For a brief while for about 150 years, between 1722 and 1856, Luc­know, the
capital of Awadh, shone like a cosmopolitan jewel. The Awadhi naw­abs and their courtiers created a culture of poetry and art so refined that we still use that tehzeeb as a benchmark. The Nawabs, especially the fourth, Asafud­daulah, were great builders, transform­ing a provincial Mughal town into a wondrous capital with famous buildings such as the Rumi Darwaza, the Bara Imambara with its maze, Bhulbhulaiya and a baoli that kept the subterranean rooms of the nawabs cool in summer and the Chota Imambara, among many more. Lucknow is connected to all major cities by air, road and rail.

Let us not speak of the Taj, for though that marble wonder defines this city, the one-time capital of the Mughal Empire has much more by way of archi­tecture and culture. The Agra Fort can serve as a primer on the many facets of Mughal architecture, and is every bit as stunning as the Taj. For an early proto­type of the Jantar Mantar, there’s Hu­mayun’s observatory at Gyarah Sidi. The tomb of Sikandra, Akbar’s final resting place, and its gardens are stun­ning, as is the delicate jewel that is the tomb of Itmad-ud-daula, built by his daughter, the queen Nur Jahan. And that’s just scratching the surface.
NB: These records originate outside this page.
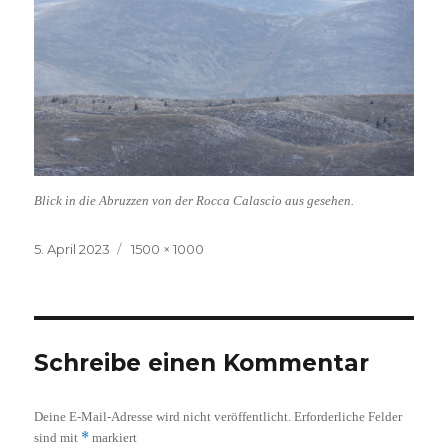
Blick in die Abruzzen von der Rocca Calascio aus gesehen.
Veröffentlicht
Volle
5. April 2023
1500 × 1000
am
Größe
Schreibe einen Kommentar
Deine E-Mail-Adresse wird nicht veröffentlicht.
Erforderliche Felder
*
sind mit
markiert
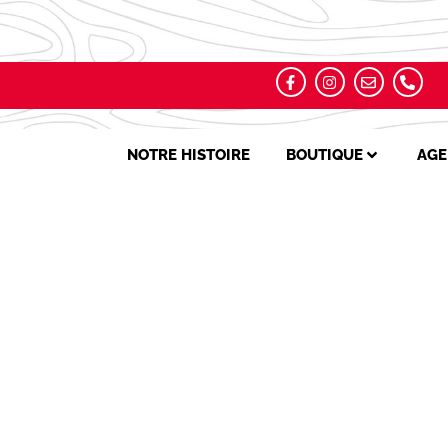
NOTRE HISTOIRE
BOUTIQUE
AGE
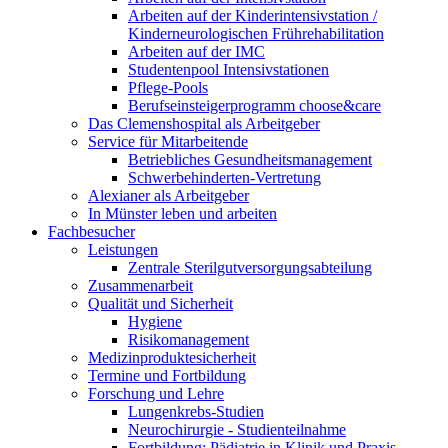
Arbeiten auf der Kinderintensivstation /
Kinderneurologischen Frührehabilitation
Arbeiten auf der IMC
Studentenpool Intensivstationen
Pflege-Pools
Berufseinsteigerprogramm choose&care
Das Clemenshospital als Arbeitgeber
Service für Mitarbeitende
Betriebliches Gesundheitsmanagement
Schwerbehinderten-Vertretung
Alexianer als Arbeitgeber
In Münster leben und arbeiten
Fachbesucher
Leistungen
Zentrale Sterilgutversorgungsabteilung
Zusammenarbeit
Qualität und Sicherheit
Hygiene
Risikomanagement
Medizinproduktesicherheit
Termine und Fortbildung
Forschung und Lehre
Lungenkrebs-Studien
Neurochirurgie - Studienteilnahme
Fortbildung: Pädiatrie in Klinik und Praxis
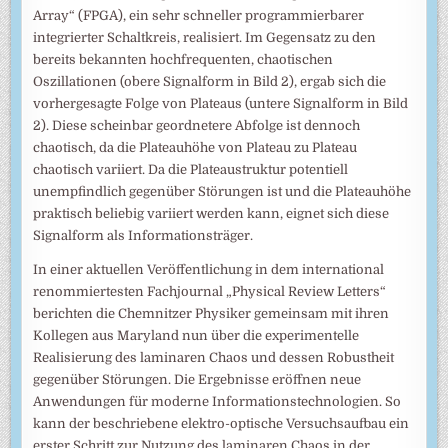
Array“ (FPGA), ein sehr schneller programmierbarer
integrierter Schaltkreis, realisiert. Im Gegensatz zu den
bereits bekannten hochfrequenten, chaotischen
Oszillationen (obere Signalform in Bild 2), ergab sich die
vorhergesagte Folge von Plateaus (untere Signalform in Bild
2). Diese scheinbar geordnetere Abfolge ist dennoch
chaotisch, da die Plateauhöhe von Plateau zu Plateau
chaotisch variiert. Da die Plateaustruktur potentiell
unempfindlich gegenüber Störungen ist und die Plateauhöhe
praktisch beliebig variiert werden kann, eignet sich diese
Signalform als Informationsträger.
In einer aktuellen Veröffentlichung in dem international
renommiertesten Fachjournal „Physical Review Letters“
berichten die Chemnitzer Physiker gemeinsam mit ihren
Kollegen aus Maryland nun über die experimentelle
Realisierung des laminaren Chaos und dessen Robustheit
gegenüber Störungen. Die Ergebnisse eröffnen neue
Anwendungen für moderne Informationstechnologien. So
kann der beschriebene elektro-optische Versuchsaufbau ein
erster Schritt zur Nutzung des laminaren Chaos in der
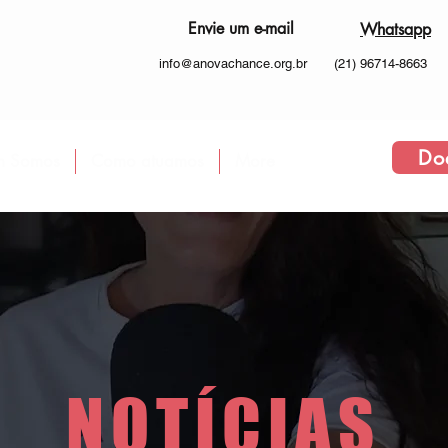
Envie um e-mail
Whatsapp
info@anovachance.org.br
(21) 96714-8663
Do
 Somos
Como atuamos
More
NOTÍCIAS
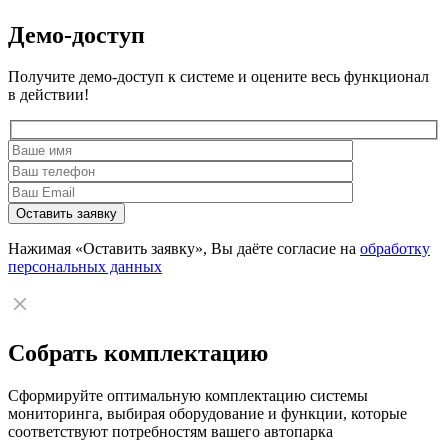
Демо-доступ
Получите демо-доступ к системе и оцените весь функционал
в действии!
Нажимая «Оставить заявку», Вы даёте согласие на
обработку
персональных данных
Собрать комплектацию
Сформируйте оптимальную комплектацию системы
мониторинга, выбирая оборудование и функции, которые
соответствуют потребностям вашего автопарка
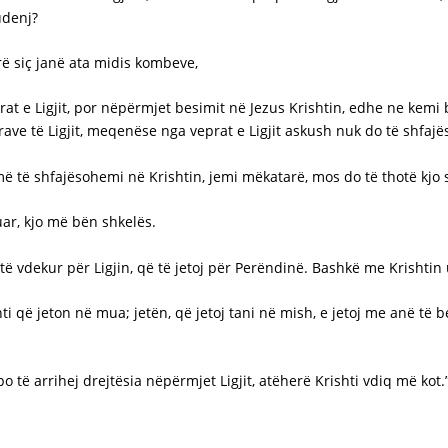
udenj?
rë siç janë ata midis kombeve,
rat e Ligjit, por nëpërmjet besimit në Jezus Krishtin, edhe ne kemi
ave të Ligjit, meqenëse nga veprat e Ligjit askush nuk do të shfajë
ë të shfajësohemi në Krishtin, jemi mëkatarë, mos do të thotë kjo s
uar, kjo më bën shkelës.
të vdekur për Ligjin, që të jetoj për Perëndinë. Bashkë me Krishtin
ti që jeton në mua; jetën, që jetoj tani në mish, e jetoj me anë të 
 të arrihej drejtësia nëpërmjet Ligjit, atëherë Krishti vdiq më kot.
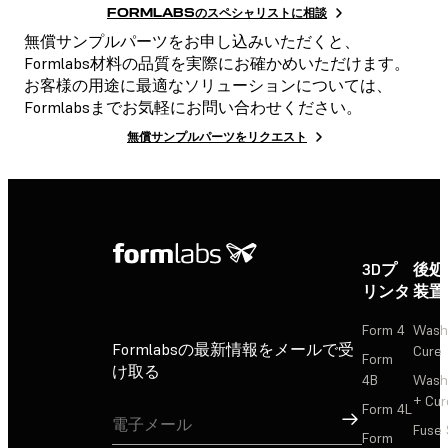
FORMLABSのスペシャリストに相談
無償サンプルパーツをお申し込みいただくと、
Formlabs材料の品質を実際にお確かめいただけます。
お客様の用途に最適なソリューションについては、
Formlabsまでお気軽にお問い合わせください。
無償サンプルパーツをリクエスト
3Dプ
後処
リンタ
装置
Form 4
Wash
Formlabsの最新情報をメールで受
Cure
Form
け取る
4B
Wash
+ Cur
Form 4L
サインアップ
Fuse 
Form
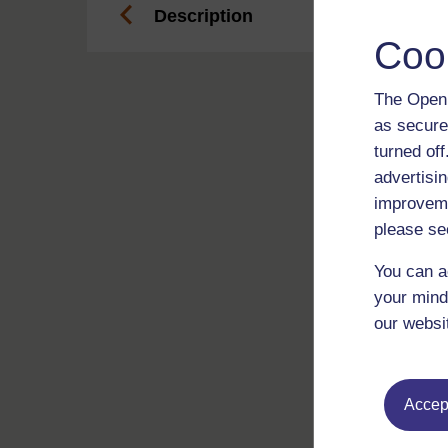
Description
Coo
The Open 
as secure
turned of
advertisin
improveme
please se
You can a
your mind
our websi
Accept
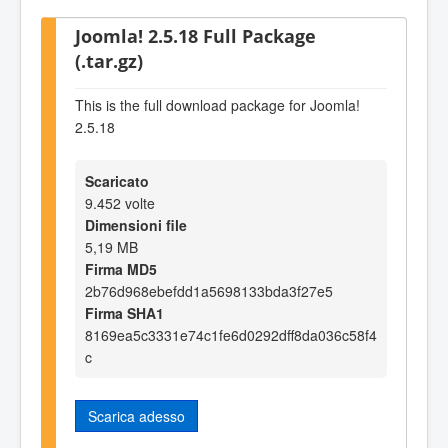
Joomla! 2.5.18 Full Package
(.tar.gz)
This is the full download package for Joomla!
2.5.18
Scaricato
9.452 volte
Dimensioni file
5,19 MB
Firma MD5
2b76d968ebefdd1a5698133bda3f27e5
Firma SHA1
8169ea5c3331e74c1fe6d0292dff8da036c58f4
c
Scarica adesso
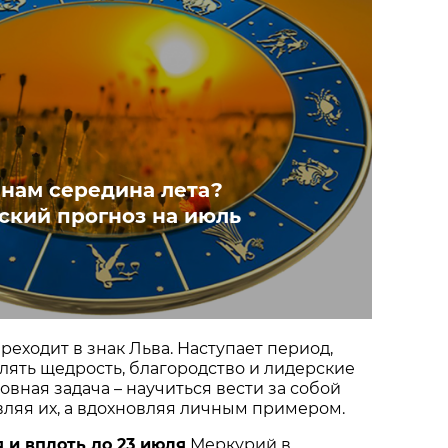
 нам середина лета?
ский прогноз на июль
еходит в знак Льва. Наступает период,
лять щедрость, благородство и лидерские
овная задача – научиться вести за собой
авляя их, а вдохновляя личным примером.
 и вплоть до 23 июля
Меркурий в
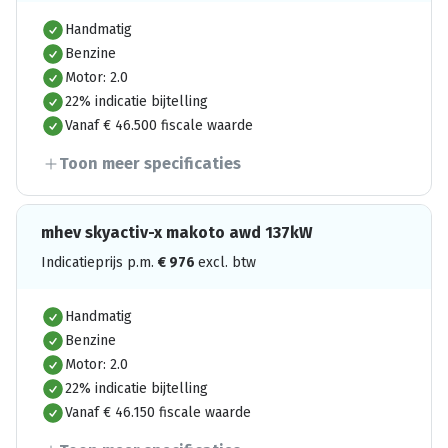
Handmatig
Benzine
Motor: 2.0
22% indicatie bijtelling
Vanaf € 46.500 fiscale waarde
Toon meer specificaties
mhev skyactiv-x makoto awd 137kW
Indicatieprijs p.m.
€
976
excl. btw
Handmatig
Benzine
Motor: 2.0
22% indicatie bijtelling
Vanaf € 46.150 fiscale waarde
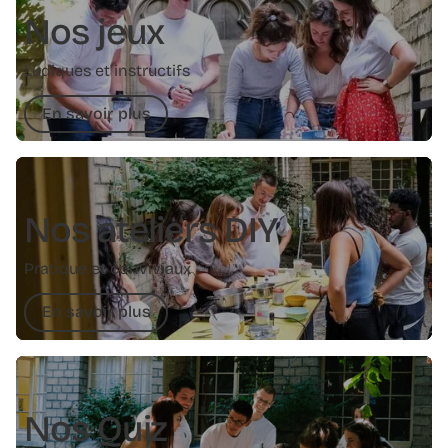
Nos jeux
Ludiques et instructifs
En savoir plus
Nos ateliers DIY
Pratique et conviviaux
En savoir plus
Nos Quiz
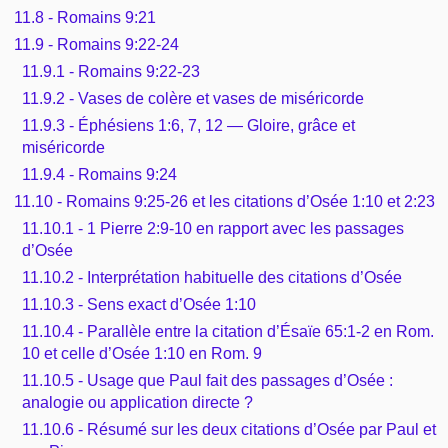
11.8 - Romains 9:21
11.9 - Romains 9:22-24
11.9.1 - Romains 9:22-23
11.9.2 - Vases de colère et vases de miséricorde
11.9.3 - Éphésiens 1:6, 7, 12 — Gloire, grâce et
miséricorde
11.9.4 - Romains 9:24
11.10 - Romains 9:25-26 et les citations d’Osée 1:10 et 2:23
11.10.1 - 1 Pierre 2:9-10 en rapport avec les passages
d’Osée
11.10.2 - Interprétation habituelle des citations d’Osée
11.10.3 - Sens exact d’Osée 1:10
11.10.4 - Parallèle entre la citation d’Ésaïe 65:1-2 en Rom.
10 et celle d’Osée 1:10 en Rom. 9
11.10.5 - Usage que Paul fait des passages d’Osée :
analogie ou application directe ?
11.10.6 - Résumé sur les deux citations d’Osée par Paul et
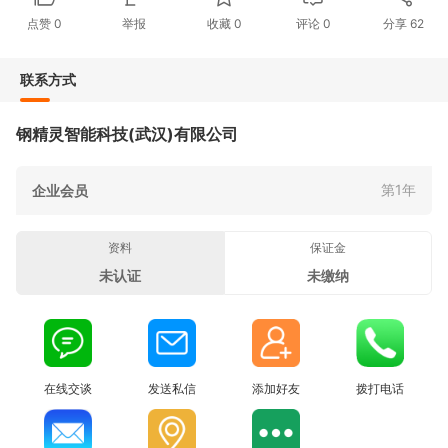
点赞
0
举报
收藏
0
评论
0
分享
62
联系方式
钢精灵智能科技(武汉)有限公司
第1年
企业会员
资料
保证金
未认证
未缴纳
在线交谈
发送私信
添加好友
拨打电话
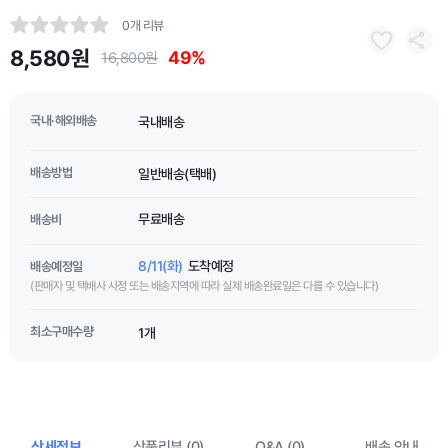
0개 리뷰
8,580원
49%
16,800원
국내·해외배송
국내배송
배송방법
일반배송(택배)
무료배송
배송비
8/11(화)
도착예정
배송예정일
(판매자 및 택배사 사정 또는 배송지역에 따라 실제 배송완료일은 다를 수 있습니다)
최소구매수량
1개
상세정보
상품리뷰 (0)
Q&A (0)
배송 안내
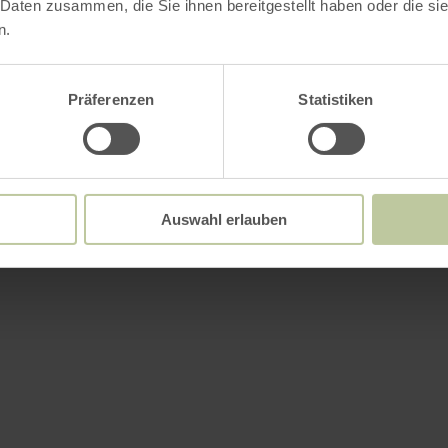
 Daten zusammen, die Sie ihnen bereitgestellt haben oder die s
n.
Präferenzen
Statistiken
Auswahl erlauben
Agra is about 210km from Delhi, a three-hour drive on the expressway.

A city that de­fies description, Banaras, Varanasi, is one of the oldest continuous settle­ments on the Gangetic Plains. Its sa­credness is renowned, but it’s also a great cultural centre, giving us such culi­nary gems as the paan, the kachori, the jalebi and the thandai; the Banarasi sari, handicrafts such as the carpets of Mirzapur and a unique river-side archi­tecture of ghats, temples, shrines, pal­aces and mosques. Add gorgeous sun­rises and sunsets, the nearby marvel of Buddhist Sarnath, not to mention leg­endary fortresses like Chunar, and you get a city that’s a world in itself. Varanasi is well-connected by air, rail and road net­works to major Indian cities.